ModuleNotFoundError: No module named 'dike_model_function'

# Imports
- only import thats notably different from the "standard" ones aside from all EMA related ones, is the pickle import to speed data storage up

In [2]:
ema_logging.log_to_stderr(ema_logging.INFO)

<Logger EMA (DEBUG)>

# Open Exploration

- No policy (everything 0)
- Latin hypercube of scenarios (10 000 scenarios)
- Result: choose 20 to 50 scenarios

First, the model is initialized, using problem formulation 5.

In [3]:
# initiate model
dike_model, planning_steps = get_model_for_problem_formulation(5)

FileNotFoundError: [Errno 2] No such file or directory: './data/dikeIjssel.xlsx'

Then, a reference policy is initialized, in which all policy variables are set to 0.

In [None]:
# set reference policy as all 0's
reference = Policy("0_policy", **{l.name: 0 for l in dike_model.levers})

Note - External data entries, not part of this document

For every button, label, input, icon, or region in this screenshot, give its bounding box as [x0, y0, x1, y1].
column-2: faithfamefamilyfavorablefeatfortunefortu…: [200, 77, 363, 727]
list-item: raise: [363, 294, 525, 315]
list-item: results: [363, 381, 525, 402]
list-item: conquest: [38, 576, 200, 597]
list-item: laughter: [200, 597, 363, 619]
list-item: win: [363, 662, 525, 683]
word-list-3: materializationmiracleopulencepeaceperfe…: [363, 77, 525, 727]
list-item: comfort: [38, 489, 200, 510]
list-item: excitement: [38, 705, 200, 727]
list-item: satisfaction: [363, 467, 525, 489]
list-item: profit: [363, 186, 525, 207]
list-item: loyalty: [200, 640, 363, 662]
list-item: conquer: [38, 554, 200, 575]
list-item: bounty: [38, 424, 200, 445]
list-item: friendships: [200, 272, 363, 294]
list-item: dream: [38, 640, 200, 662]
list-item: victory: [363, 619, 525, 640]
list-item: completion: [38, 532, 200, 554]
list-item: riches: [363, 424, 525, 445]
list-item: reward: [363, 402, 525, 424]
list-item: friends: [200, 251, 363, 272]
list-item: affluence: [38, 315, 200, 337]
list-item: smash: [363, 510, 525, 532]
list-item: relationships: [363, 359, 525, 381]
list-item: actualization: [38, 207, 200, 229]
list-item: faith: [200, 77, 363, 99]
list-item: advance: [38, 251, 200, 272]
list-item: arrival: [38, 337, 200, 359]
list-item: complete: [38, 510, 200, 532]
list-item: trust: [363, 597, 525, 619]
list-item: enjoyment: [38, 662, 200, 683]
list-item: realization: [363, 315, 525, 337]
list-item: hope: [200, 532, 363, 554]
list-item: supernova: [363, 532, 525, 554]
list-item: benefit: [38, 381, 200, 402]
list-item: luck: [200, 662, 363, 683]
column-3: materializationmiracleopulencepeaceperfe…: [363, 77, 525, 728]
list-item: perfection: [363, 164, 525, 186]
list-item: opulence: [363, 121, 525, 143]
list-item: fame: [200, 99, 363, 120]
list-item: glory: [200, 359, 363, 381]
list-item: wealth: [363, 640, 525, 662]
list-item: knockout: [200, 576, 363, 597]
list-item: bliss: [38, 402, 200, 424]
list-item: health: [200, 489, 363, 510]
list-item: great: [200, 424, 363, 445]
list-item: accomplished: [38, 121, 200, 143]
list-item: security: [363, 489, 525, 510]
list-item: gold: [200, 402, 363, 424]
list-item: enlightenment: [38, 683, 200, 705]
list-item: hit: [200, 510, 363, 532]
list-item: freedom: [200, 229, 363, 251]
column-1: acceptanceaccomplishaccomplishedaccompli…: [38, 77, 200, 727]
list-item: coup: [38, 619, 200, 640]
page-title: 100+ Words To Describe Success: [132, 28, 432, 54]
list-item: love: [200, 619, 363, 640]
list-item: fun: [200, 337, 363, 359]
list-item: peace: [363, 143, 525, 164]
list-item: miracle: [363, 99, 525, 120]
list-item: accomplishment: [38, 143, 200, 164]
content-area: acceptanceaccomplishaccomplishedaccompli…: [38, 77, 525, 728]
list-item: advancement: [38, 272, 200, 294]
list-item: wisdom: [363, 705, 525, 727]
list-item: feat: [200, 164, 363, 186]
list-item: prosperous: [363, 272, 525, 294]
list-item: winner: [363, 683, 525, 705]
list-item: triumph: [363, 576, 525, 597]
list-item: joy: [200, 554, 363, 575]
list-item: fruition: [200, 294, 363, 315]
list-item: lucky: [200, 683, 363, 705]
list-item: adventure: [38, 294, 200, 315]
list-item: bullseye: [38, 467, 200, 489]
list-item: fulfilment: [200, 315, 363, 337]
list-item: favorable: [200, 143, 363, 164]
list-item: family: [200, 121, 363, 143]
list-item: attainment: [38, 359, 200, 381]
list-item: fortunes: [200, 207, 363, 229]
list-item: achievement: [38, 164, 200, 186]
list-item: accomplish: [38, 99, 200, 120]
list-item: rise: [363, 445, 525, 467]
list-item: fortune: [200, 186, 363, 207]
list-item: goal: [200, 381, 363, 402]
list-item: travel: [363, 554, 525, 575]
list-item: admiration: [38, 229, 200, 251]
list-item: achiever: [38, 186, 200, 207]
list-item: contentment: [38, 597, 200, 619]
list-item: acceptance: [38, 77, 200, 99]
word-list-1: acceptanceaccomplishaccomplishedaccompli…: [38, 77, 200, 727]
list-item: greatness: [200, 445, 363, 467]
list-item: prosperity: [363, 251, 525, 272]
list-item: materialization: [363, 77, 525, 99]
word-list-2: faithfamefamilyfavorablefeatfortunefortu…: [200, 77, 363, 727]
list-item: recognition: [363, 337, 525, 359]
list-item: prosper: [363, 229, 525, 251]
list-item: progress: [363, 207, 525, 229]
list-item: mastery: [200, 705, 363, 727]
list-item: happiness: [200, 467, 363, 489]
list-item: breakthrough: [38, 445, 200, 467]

if we decide to include the timestep: this saves the seperate timesteps to a csv. However this is not needed at the time

In [None]:
# n_scenarios = 10000
#
# # running the model through EMA workbench, using Latin Hypercube Sampling and the reference policy
# with MultiprocessingEvaluator(dike_model, n_processes=-1) as evaluator:
#     results = evaluator.perform_experiments(scenarios=n_scenarios, policies=reference, uncertainty_sampling=Samplers.LHS)
#
# utilities.save_results(results,r'generated_datasets\50ScenariosBaseCase_separate.csv')

In [None]:
# test = pd.read_csv(r'generated_datasets\50ScenariosBaseCase_separate.csv', compression='gzip',on_bad_lines='skip').dropna()
# test

This is the one that we will be using: combining the timesteps into a single value. The model is run, and results are saved

In [None]:
n_scenarios = 10

# running the model through EMA workbench, using Latin Hypercube Sampling and the reference policy
with MultiprocessingEvaluator(dike_model) as evaluator:
    experiments, outcomes = evaluator.perform_experiments(scenarios=n_scenarios, policies=reference, uncertainty_sampling=Samplers.LHS)

In [None]:
# as we do not plan on using the timeseries data, we add them up into a single value. This is then saved to a pickle file for later use

df = pd.DataFrame()
for k in outcomes:
    test_list = []
    for i in range(len(experiments)):
        t = outcomes[k][i].sum()
        test_list.append(t)
    df[k]=test_list

with open(r'generated_datasets\open_exploration_base_policy.pkl','wb') as pickle_file:
    pickle.dump(df, pickle_file)

The data is then loaded into a dataframe. The cost of death variables are calculated and added to the data.

In [None]:
outcomes = pd.read_pickle(r'generated_datasets\open_exploration_base_policy.pkl')

In [None]:
death_cost_per_person = 6_300_000

# calculate the cost of death so every column has the same unit (€)
outcomes["A.1_Deaths_Cost"]=outcomes["A.1_Expected Number of Deaths"]*death_cost_per_person
outcomes["A.2_Deaths_Cost"]=outcomes["A.2_Expected Number of Deaths"]*death_cost_per_person
outcomes["A.3_Deaths_Cost"]=outcomes["A.3_Expected Number of Deaths"]*death_cost_per_person
outcomes["A.4_Deaths_Cost"]=outcomes["A.4_Expected Number of Deaths"]*death_cost_per_person
outcomes["A.5_Deaths_Cost"]=outcomes["A.5_Expected Number of Deaths"]*death_cost_per_person

to_drop = ["A.1_Expected Number of Deaths","A.2_Expected Number of Deaths","A.3_Expected Number of Deaths","A.4_Expected Number of Deaths","A.5_Expected Number of Deaths"]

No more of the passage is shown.